And each component has its own telephone support system (except me) so I set about solving it as a pilgrim sets out on a journey down the road, gathering my little band of telephone support friends, each of us pooling our little clusters of knowledge to eliminate branches in the road not worth pursuing.

My first call, naturally, was to SBC, the provider of my internet DSL service. And my first telephone support companion was a computer who led me through a series of voice response prompts that got me to a real person, Alicia, who asked me all the same questions again. The preliminaries out of the way – “May I call you Scott”, “Yes, may I call you Alicia?” – she asked me to describe the problem.

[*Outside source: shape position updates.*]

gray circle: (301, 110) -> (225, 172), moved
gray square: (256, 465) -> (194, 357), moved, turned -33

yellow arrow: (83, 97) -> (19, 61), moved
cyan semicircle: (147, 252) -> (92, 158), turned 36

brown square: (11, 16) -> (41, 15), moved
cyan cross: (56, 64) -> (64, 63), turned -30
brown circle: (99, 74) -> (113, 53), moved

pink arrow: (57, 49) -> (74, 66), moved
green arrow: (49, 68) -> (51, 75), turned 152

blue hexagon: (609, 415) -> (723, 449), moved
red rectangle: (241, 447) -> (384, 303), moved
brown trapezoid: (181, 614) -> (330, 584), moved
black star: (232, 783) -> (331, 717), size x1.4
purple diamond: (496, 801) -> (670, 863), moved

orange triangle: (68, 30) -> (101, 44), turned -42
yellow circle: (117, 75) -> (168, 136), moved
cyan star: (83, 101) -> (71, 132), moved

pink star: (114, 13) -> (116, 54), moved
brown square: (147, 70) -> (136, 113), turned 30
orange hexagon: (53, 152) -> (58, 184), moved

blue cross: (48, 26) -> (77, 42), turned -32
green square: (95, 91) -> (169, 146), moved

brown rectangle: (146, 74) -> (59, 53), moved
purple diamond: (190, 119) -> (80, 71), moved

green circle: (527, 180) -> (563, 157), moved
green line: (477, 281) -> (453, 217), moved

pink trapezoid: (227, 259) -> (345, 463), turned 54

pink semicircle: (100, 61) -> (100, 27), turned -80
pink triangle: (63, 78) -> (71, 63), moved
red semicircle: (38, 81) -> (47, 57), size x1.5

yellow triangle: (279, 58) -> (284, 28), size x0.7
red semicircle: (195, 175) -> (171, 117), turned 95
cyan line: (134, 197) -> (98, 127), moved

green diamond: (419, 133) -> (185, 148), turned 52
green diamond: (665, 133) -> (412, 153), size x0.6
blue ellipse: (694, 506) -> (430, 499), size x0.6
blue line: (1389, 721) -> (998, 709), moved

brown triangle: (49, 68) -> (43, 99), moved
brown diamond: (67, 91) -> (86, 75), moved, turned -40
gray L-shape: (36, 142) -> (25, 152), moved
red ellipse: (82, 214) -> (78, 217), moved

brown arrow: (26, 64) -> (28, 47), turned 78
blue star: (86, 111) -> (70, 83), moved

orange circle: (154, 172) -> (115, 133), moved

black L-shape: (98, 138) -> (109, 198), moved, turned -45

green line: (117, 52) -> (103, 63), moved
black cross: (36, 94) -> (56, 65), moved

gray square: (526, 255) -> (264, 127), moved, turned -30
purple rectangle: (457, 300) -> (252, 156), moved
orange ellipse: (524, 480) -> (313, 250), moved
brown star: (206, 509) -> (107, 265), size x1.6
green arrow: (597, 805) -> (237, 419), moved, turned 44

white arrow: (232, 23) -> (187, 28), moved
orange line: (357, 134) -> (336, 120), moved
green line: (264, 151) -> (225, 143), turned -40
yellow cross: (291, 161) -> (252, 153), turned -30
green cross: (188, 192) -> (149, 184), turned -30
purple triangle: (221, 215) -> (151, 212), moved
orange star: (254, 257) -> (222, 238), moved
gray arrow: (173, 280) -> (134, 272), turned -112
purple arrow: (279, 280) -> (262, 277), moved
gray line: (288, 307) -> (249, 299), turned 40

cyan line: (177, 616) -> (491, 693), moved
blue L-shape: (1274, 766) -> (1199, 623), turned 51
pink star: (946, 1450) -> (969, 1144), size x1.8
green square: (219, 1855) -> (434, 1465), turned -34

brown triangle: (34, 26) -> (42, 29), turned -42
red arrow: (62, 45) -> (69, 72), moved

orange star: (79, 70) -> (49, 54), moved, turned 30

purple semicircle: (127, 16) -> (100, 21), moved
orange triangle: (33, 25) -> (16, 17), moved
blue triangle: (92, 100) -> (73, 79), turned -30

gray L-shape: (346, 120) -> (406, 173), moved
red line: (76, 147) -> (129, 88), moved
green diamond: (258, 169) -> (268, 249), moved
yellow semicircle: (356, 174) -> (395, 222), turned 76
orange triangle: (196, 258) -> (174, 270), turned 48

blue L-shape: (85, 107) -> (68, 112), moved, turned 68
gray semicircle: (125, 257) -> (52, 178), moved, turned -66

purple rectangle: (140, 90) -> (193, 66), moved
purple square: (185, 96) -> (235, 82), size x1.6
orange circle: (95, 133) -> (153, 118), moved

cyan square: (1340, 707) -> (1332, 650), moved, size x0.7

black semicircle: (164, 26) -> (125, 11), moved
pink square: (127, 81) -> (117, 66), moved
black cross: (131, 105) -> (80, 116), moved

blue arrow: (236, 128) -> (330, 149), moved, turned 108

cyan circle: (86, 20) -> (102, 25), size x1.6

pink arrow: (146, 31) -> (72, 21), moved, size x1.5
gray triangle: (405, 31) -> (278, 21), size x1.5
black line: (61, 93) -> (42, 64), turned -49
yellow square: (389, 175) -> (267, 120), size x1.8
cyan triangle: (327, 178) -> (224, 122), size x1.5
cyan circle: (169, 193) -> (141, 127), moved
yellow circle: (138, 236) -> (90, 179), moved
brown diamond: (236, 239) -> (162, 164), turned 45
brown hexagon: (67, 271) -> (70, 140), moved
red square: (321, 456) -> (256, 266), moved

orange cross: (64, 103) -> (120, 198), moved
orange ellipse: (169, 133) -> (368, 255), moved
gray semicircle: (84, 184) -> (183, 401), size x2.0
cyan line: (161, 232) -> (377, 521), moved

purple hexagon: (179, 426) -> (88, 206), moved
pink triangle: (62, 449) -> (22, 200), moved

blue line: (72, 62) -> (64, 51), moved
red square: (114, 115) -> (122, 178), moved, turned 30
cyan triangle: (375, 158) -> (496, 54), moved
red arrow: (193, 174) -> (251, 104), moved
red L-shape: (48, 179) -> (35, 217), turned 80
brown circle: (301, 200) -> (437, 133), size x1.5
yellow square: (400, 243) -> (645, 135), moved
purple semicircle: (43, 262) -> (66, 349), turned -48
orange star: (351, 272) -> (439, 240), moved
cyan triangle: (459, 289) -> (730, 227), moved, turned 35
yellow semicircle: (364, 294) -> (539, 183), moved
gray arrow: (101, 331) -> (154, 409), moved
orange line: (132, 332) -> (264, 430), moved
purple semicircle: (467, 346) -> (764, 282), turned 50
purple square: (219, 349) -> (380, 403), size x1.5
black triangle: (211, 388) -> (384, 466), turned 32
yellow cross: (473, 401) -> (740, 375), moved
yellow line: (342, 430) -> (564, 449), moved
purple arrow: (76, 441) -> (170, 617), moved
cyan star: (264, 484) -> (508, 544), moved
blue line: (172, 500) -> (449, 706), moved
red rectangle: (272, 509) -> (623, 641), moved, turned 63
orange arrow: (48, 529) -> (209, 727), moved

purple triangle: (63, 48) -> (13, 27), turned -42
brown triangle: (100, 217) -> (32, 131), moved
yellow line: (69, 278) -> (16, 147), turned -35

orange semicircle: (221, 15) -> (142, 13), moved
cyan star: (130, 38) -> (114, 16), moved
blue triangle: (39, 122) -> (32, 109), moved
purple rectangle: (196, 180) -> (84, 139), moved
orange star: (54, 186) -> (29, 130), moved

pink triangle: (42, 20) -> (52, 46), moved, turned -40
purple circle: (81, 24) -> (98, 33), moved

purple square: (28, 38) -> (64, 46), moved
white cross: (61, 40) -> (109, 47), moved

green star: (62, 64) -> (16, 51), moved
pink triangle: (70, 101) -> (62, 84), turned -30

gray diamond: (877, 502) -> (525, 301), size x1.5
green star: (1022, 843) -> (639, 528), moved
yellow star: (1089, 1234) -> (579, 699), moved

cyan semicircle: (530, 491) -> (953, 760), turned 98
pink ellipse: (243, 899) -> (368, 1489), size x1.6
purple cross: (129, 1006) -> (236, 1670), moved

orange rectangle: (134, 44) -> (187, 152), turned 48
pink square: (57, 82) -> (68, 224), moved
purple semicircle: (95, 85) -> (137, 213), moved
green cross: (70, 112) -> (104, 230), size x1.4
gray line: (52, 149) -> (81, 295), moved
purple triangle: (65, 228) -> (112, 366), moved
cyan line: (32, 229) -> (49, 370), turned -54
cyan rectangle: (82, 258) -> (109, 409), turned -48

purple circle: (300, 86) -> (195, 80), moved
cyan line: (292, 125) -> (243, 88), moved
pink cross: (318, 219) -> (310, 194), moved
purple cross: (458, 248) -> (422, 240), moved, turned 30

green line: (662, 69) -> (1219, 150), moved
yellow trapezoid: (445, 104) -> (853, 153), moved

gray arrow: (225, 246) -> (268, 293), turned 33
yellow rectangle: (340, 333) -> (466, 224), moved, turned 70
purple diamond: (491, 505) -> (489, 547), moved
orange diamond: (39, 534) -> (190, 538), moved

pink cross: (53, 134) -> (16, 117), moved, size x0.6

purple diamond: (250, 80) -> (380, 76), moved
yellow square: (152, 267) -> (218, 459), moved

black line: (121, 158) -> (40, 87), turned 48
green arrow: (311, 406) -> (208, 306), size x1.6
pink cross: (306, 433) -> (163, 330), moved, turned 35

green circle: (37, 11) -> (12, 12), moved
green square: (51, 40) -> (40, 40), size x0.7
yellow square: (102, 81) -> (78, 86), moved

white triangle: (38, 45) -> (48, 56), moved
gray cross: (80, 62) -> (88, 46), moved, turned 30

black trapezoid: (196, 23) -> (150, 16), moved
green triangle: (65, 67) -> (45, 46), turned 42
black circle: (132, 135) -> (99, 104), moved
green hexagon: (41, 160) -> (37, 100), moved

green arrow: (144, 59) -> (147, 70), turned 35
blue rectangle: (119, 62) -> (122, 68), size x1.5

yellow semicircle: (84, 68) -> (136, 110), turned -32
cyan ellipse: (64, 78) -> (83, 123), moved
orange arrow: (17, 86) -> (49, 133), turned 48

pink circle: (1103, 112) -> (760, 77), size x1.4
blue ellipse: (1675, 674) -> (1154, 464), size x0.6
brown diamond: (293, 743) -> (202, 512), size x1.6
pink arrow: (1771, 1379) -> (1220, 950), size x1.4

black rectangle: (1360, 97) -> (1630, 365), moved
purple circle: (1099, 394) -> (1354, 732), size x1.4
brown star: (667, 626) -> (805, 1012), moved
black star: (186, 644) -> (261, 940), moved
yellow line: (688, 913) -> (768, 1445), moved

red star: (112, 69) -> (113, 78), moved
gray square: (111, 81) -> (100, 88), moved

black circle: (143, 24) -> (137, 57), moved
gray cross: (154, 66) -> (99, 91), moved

“So I’m running OSX 10.4 on two iBook G4’s through an Airport connected to a Speed Stream 5300 on SBC Global,” I began, like you get extra credit for knowing your model numbers. “But it’s busted. I can’t connect.”

Alicia was amused but not impressed. “Are you getting three steady green lights on the modem?” I told her I was. “I’m pinging your line. It’s not a problem on our end,” she said. Alicia suggested I power everything down and power it all back up, but I still could not connect. “I’m still pinging your line. It must be in the computer or the wireless network. Call Apple,” she suggested.

By the time I reached Apple, it was 5 PM on a Friday night in Chicago. Fortunately, my Apple representative Aimee, was in Vancouver, Canada.

Aimie and I started trouble-shooting my computer searching for remedies. In the process, I found myself emptying a cabinet of computer manuals, passwords, serial numbers and boot-up disks all over my desk. (There’s a reason why you save this crap). We plugged and un-plugged. We powered down and powered up. We updated the firmware in the Airport. We changed the settings in the preference folder. We dumped .plists into the trash. Aimie attempted, in every way the manual allowed her, to burrow into the internet through another connection route.

At one point, during one of our power down/power up routines, Aimie excused herself to get a sweater and I went rummaging in the refrigerator for dinner. It was now going on 7 PM, time to “escalate” the problem to Level 2. That got me connected to Dave, another tech support person one up the ladder from Aimie who works out of the Apple support center in Austin, Texas. I don’t think Dave was having a good day.

Dave had taken about five minutes to read over Aimie’s notes and came on the line like a drill sergeant handling a raw recruit.

“Okay, are you with me?” he asked.

“Go to the Library. Dump the ______ files (I was so intimidated I forget what they are called.) Go to the Network Preferences and change it to TC/PIP. Hardware your modem cable into the Ethernet port,” he said. “Power down and power up . . . Tell me when you’re back up.”

“Do you need to get a sweater or something?” I asked.
“No, coffee,” he said. When he got back, Dave had a simple question.

“Is it back up? Click on connect,” he said.

I did. Nothing happened.

“It’s the modem,” he said.

“But I called SBC and they say they can ping it,” I said.

“Yeah, but they can’t tell you how it’s working internally. If they could, hackers everywhere could do the same thing and really screw you over. SBC knows it’s there, but they don’t know it’s working.”

“So you’re sure it’s the modem?” I asked. “Don’t you want to try something else? Maybe I’m doing something wrong.”

“Trust me. I’ve done this for 20 years. It’s the modem,” he said. “Get a new one.”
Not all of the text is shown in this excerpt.